Well what mike said is true. The problem with this method i feel personally is that, just like i stated above, i have had the opportunity to bid these SAME sites for 3 management companies, all with the same prices, i mean unless i hated one company, and loved working for the other, which all 3 ive yet to do work for.... i wouldn't change my prices based on which national company is going to service the contract for walgreens. What happens now is that walgreens probably picks the one with the lowest markup/profit margin above what the contractor says he wants to service that site.

Ive heard good things about AGMS in the past and have bid several things for them... havnt had any jobs landed with them though but i guess no negatives is a positive in this industry!

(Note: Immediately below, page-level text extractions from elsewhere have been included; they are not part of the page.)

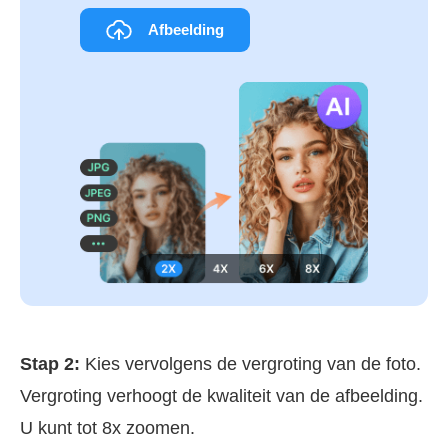
Afbeelding
uploaden
Stap 2:
Kies vervolgens de vergroting van de foto.
Vergroting verhoogt de kwaliteit van de afbeelding.
U kunt tot 8x zoomen.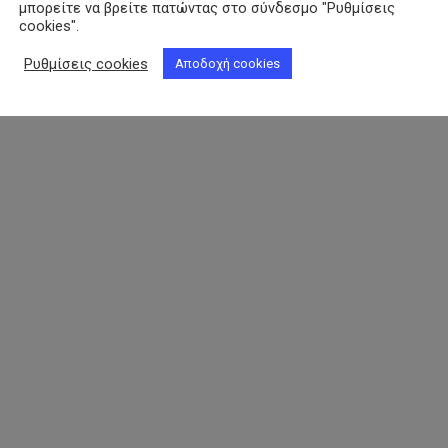
μπορείτε να βρείτε πατώντας στο σύνδεσμο "Ρυθμίσεις
cookies".
Ρυθμίσεις cookies
Αποδοχή cookies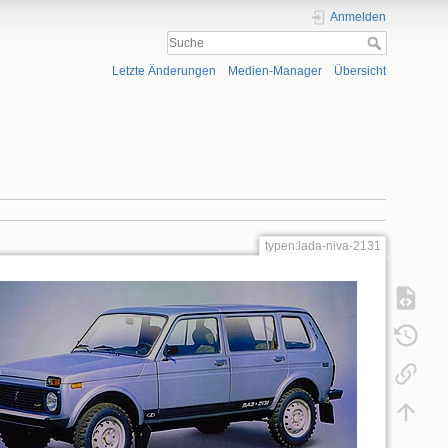
Anmelden
Letzte Änderungen
Medien-Manager
Übersicht
typen:lada-niva-2131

I have a feeling walgreens will go the cheap route though with this like all others. Last year, i KNOW what some walgreens were paying for per storm and per service snow removal... NONE that i know of were seasonal rates. With the guys i see out mowing Walgreens lawns now with their 20 year old equipment, and then finding out they opened up shop in the end of February 2010, yeah thats only a few months ago and theyve been doing these walgreen's landscape maintenance for all of June already "mulch, lawn, treatments, irrigation etc." , they have to have bid these so ridiculously low, that the company we talked to wouldnt even call us back or email us about any of our prices for other sites that this joe blow company was NOT servicing because they already do a few dozen of them.


----------